Ask HN: Would you buy webapps? - jmonegro

I'm not sure about my position on buying and selling webapps. This comes to mind due to the recent 250k sale of retweet.<p>What I'm thinking is about the practicality of it all: content sites and blogs are simple: anyone can take over.<p>But webapps deal with languages, and frameworks, and good or bad code.<p>What's your stance on buying and selling webapps in the short term?
======
terrellm
I don't see how the fact that it's a web app, content site, or desktop
software would matter. You value an asset, taking into consideration the
acquisition and maintenance costs. I haven't figured out the $250k for Retweet
but I tend to be more ROI-based with my purchases.

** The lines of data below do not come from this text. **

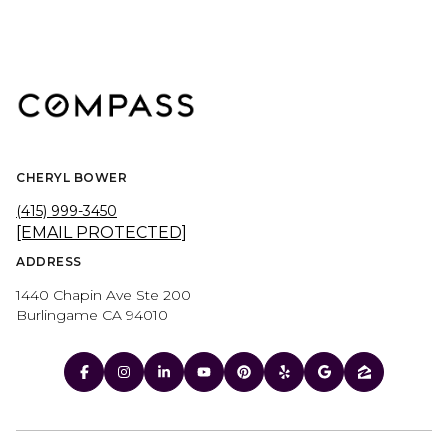
CHERYL BOWER
(415) 999-3450
[EMAIL PROTECTED]
ADDRESS
1440 Chapin Ave Ste 200
Burlingame CA 94010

As far as good code vs bad code, if you intend on maintaining the site then
you probably want to setup a code review via remote desktop where you can
review some of the code.

I'm in talks to buy the assets of a company that developed a desktop software
program. The software was developed in an archaic language I've never heard of
and am not interested in learning, so I was pretty frank that the source has
no value to me since my interest is in converting the customers over to my
desktop product. Had the code been in something like .Net that could easily be
maintained, I'd place a higher value on the asset.

I'm also in the process of selling a custom classified site written in .Net.
When I sell the site, I'll be providing the contact information of the
contractor developer who created it. The new owner will have the option of
continuing with this developer or finding their own developer.

------
jacquesm
I'm not sure how 'qualified' I am to give you an answer, but I do technical
due dilligence as a part of my consulting work, and some of that has been
evaluating web based applications.

In general the criteria I use are:

    
    
      - is the team a part of the acquisition or is it just the code
      
      - how much of the knowledge about the code is present in
        the heads of the authors and how much of it is 
        transferrable
    
      - is the codebase in a language that you can easily get 
        developers for
    
      - how much time is invested in the code
    
      - what is the 'backlog' in terms of open critical tickets
        and such
    
      - what is my estimate on time to re-write the whole thing
        from scratch (some help here from wordcount and gzip)
    
      - how well will the current implementation scale
    

All those (and a whole bunch of other, but less relevant) criteria together
make up the main ingredients of what goes in to determining what the value is
of the code behind a web app.

I hope there is something of use in there for you.

------
JayNeely
As with any business, you'd want to do due diligence. If I couldn't look at
the code, I wouldn't buy it. Most web apps could be reproduced without ever
looking at the code behind it, so allowing you to do so shouldn't be an issue.

Buying a web app makes sense when:

1) you have a clear path to making more from it than you'd pay for it, in a
short enough amount of time that it makes sense to buy the app rather than
spend it elsewhere / develop it yourself.

and you:

a) have a relevant advantage that the current owner doesn't, like target
market connections, a distribution network, or an app with complementary
functionality.

-or-

b) can get an advantage with the app, that you need for something else.